The historical reason for this is somewhat different from the current reasoning - previously it was to have a 'safe' screen to go back to which was always resident in memory, so that if the game had gone to a demo loop and the player touched the controller, it could instantly return to the start screen and let interaction commence with no delay.
However typically these days it serves another purpose. For 360 at least, the start screen is deliberately user-agnostic. Nothing on the start screen requires knowledge of which user is actively playing the game. You get to the start screen without loading any save data, and without requiring a user to be logged in. So you can get to the start screen quickly and without having to show any TCR compliant messages.
Requiring the user to press start gets you a key piece of information: which controller is the primary controller. It's not necessarily the first or only controller connected, and you might have several equally valid controllers to choose from. You don't know which one the user has actually picked up though until they've pressed a button on it.
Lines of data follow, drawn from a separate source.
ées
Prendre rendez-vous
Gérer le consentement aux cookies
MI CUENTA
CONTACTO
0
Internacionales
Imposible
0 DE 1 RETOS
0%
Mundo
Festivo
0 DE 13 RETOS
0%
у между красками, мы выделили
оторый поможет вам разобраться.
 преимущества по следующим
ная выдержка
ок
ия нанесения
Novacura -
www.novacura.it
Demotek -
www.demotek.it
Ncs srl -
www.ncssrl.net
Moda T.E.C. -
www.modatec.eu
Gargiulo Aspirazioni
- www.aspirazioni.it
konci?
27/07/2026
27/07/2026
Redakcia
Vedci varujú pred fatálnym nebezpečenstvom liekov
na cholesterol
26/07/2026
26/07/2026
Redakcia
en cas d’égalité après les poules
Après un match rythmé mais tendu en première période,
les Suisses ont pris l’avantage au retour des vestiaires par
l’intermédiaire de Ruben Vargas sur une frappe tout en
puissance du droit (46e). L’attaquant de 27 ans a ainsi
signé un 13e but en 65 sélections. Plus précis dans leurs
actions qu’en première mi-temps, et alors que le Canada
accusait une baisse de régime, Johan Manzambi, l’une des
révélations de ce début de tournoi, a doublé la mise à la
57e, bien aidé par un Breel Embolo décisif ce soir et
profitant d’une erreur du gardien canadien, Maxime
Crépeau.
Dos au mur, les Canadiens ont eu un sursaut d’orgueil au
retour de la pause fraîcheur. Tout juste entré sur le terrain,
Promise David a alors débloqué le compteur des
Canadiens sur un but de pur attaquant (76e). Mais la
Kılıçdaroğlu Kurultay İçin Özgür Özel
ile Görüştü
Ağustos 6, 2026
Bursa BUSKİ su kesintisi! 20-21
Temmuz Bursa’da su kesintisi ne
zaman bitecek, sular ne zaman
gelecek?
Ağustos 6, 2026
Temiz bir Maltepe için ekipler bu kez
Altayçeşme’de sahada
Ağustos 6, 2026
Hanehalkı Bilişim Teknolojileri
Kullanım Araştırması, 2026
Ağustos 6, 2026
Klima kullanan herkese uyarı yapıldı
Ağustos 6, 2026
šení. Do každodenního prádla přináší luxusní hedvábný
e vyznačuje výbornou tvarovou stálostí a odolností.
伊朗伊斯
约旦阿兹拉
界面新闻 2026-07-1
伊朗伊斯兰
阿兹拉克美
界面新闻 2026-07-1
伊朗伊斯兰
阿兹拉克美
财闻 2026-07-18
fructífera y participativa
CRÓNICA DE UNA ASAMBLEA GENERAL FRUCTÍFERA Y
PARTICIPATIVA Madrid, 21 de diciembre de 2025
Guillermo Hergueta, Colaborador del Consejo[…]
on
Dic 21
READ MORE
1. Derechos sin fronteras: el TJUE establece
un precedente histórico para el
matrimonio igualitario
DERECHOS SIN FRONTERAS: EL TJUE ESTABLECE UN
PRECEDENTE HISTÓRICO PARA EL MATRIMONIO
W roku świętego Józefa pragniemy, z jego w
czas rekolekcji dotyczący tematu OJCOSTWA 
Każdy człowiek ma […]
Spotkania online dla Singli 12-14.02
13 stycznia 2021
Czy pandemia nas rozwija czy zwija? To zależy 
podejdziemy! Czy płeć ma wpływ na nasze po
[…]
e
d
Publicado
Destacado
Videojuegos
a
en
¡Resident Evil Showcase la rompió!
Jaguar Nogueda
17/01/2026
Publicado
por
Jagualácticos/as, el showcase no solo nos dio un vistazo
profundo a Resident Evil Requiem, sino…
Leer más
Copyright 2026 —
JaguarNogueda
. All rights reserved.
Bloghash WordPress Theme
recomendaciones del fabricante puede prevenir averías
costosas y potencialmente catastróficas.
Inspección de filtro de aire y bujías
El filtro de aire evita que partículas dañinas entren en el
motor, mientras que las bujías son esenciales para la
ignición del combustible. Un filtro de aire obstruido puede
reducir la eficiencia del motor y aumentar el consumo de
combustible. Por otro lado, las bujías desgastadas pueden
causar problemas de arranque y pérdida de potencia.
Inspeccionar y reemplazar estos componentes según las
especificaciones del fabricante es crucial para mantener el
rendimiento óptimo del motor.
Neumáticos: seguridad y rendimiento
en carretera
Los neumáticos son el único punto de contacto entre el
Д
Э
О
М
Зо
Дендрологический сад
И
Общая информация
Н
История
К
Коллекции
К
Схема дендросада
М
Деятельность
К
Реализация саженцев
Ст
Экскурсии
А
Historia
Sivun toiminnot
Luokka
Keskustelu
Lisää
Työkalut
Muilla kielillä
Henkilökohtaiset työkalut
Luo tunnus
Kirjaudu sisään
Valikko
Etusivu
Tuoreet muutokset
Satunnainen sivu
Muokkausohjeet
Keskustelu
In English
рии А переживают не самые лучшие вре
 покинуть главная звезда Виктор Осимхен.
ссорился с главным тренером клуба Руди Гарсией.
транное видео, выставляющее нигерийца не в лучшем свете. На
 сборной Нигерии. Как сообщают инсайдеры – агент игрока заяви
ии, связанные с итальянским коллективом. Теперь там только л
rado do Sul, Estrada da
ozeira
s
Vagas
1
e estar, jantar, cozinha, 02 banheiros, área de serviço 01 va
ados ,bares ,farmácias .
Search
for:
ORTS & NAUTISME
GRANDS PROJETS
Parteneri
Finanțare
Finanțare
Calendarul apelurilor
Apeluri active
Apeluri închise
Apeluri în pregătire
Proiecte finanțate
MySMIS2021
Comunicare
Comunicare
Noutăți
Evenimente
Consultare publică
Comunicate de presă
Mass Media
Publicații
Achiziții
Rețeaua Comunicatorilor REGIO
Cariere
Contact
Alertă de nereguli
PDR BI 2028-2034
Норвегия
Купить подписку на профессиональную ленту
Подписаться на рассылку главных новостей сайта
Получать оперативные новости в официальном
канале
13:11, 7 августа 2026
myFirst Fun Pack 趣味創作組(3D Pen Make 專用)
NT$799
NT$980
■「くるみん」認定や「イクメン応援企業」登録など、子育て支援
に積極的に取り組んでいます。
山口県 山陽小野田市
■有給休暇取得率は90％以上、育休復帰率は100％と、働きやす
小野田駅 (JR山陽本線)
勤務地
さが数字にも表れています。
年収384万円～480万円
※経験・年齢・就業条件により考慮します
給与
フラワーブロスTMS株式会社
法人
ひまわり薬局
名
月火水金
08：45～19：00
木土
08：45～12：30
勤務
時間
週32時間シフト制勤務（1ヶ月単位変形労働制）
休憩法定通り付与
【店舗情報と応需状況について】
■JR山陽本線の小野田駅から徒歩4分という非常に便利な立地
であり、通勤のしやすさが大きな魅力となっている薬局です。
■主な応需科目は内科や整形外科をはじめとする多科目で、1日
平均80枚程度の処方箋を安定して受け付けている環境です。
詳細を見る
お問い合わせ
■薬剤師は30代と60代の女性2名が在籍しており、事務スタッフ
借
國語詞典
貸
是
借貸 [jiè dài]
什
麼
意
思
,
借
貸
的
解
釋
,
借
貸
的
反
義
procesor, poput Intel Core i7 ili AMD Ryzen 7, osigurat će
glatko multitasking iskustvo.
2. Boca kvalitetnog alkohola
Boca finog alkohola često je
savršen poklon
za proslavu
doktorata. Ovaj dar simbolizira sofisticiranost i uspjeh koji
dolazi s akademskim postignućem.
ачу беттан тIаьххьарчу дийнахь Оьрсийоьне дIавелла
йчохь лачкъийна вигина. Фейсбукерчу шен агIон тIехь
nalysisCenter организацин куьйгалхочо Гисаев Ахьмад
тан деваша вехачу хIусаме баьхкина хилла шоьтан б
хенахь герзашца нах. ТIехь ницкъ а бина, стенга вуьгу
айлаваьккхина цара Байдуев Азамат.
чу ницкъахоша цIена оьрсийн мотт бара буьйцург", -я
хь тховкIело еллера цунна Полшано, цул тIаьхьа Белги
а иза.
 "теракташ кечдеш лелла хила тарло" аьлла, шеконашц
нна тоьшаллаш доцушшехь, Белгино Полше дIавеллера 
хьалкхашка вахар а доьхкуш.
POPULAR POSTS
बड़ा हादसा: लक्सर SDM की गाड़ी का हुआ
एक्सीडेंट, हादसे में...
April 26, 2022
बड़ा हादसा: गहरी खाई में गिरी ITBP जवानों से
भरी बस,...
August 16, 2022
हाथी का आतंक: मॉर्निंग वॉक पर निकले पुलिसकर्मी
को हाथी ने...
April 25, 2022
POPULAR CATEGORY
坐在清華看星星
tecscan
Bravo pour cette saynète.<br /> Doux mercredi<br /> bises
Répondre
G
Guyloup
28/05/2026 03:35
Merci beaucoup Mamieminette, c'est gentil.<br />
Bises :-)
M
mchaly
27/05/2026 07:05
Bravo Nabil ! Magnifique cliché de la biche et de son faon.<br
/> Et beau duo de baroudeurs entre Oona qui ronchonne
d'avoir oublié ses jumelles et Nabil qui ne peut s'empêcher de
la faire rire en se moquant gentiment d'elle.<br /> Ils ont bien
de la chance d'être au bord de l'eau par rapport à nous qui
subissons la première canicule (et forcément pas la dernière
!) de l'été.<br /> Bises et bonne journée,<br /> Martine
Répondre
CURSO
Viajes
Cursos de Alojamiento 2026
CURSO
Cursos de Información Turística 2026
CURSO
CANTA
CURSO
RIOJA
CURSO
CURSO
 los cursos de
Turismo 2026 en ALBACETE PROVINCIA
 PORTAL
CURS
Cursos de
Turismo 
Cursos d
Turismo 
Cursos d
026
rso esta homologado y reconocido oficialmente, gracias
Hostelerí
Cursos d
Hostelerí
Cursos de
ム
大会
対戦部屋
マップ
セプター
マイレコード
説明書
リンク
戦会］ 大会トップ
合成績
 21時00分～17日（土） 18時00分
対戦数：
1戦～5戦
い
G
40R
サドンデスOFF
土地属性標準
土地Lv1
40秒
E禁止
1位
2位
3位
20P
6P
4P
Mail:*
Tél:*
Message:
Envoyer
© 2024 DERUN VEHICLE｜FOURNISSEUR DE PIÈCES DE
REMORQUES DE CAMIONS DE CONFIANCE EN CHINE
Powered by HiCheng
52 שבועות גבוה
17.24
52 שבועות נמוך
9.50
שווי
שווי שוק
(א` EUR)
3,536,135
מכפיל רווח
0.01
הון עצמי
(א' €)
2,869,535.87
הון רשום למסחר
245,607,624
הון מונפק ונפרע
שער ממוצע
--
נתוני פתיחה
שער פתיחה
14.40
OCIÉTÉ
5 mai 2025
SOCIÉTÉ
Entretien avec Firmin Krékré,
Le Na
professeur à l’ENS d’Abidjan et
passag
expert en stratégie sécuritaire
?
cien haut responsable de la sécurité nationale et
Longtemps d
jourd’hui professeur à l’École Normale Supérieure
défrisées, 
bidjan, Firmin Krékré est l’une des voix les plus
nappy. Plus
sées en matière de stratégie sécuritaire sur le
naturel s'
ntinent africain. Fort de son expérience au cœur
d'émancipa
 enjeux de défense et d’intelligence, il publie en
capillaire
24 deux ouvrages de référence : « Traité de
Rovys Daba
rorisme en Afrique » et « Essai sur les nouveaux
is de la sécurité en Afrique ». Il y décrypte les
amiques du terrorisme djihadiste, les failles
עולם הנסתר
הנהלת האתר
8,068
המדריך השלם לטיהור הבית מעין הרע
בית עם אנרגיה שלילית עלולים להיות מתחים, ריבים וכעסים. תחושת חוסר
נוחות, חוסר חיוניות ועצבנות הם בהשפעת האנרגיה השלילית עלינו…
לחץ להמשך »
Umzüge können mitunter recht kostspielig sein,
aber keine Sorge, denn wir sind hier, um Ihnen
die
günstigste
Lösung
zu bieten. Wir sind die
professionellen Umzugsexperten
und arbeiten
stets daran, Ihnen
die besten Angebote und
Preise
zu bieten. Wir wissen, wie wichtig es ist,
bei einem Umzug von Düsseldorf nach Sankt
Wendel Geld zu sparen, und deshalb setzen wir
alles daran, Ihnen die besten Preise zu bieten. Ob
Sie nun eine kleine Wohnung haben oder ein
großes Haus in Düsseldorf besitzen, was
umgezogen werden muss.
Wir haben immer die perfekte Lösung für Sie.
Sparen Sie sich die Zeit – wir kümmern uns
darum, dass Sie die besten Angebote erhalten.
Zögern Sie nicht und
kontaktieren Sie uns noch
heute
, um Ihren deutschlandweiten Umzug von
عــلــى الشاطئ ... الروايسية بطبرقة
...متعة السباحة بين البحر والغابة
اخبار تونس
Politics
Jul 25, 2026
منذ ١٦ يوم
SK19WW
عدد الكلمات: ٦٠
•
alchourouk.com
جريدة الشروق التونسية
Once that controller is used, it will remain the primary controller for the rest of the gameplay session.
On 360, finding out what the primary controller is also typically gets you another bit of information: which user is playing the game. Because each user is bound to a single controller, you know which user is playing, and from that you know which save data to load. Many / most of the content on the 360 is bound to specific users, so it's important to determine who is playing the game before continuing. If no-one is logged into the console, games will typically prompt at this point for a user to log in, or ask if the player is happy to play as a 'guest', i.e. without saving (because with no user, there's nowhere to save to).
You'll also find that, typically, changing users (by signing out and back in) will cause you to return to the start screen. This is because the relevant user-specific data is loaded after this point in the game, and the start screen is the easiest point in the user interface flow where you know exactly what data is loaded (none).